Scan the records for the string "сотрудников"; copy each line where it occurs.

════════

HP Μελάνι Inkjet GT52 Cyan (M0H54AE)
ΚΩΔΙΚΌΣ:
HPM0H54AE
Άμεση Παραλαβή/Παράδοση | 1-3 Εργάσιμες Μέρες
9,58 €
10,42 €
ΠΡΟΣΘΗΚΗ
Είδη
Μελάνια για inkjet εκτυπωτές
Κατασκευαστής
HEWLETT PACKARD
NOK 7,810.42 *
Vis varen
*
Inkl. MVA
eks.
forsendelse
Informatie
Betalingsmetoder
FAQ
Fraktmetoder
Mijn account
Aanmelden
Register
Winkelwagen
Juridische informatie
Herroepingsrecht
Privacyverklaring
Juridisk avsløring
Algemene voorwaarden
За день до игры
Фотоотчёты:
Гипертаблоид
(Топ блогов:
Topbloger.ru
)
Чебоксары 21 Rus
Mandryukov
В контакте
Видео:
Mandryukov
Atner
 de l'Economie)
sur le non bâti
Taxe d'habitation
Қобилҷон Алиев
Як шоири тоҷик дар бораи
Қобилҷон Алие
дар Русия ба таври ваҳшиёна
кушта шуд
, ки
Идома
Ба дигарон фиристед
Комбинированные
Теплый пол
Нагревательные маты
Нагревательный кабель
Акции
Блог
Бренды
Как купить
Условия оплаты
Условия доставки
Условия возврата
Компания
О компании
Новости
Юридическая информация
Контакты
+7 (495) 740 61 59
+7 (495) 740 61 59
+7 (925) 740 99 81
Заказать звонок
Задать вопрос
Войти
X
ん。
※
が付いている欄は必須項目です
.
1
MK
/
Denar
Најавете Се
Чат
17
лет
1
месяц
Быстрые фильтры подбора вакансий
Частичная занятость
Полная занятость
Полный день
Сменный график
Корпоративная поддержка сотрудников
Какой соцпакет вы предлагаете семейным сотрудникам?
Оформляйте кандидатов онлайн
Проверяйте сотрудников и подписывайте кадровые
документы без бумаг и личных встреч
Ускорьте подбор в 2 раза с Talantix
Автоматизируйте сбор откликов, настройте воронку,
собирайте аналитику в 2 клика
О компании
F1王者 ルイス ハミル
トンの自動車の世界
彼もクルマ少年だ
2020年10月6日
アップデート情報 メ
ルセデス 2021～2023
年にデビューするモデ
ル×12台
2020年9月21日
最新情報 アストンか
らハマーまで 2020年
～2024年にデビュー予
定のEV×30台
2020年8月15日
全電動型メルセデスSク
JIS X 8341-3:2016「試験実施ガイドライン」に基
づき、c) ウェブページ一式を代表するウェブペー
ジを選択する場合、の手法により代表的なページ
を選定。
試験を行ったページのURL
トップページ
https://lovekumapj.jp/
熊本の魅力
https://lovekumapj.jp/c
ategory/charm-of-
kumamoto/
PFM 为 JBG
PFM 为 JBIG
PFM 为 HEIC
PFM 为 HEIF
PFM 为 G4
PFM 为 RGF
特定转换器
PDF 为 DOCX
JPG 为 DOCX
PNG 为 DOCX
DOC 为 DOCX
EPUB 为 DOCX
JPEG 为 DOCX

════════

COMPLETED EXERCISE.
Корпоративная поддержка сотрудников
Проверяйте сотрудников и подписывайте кадровые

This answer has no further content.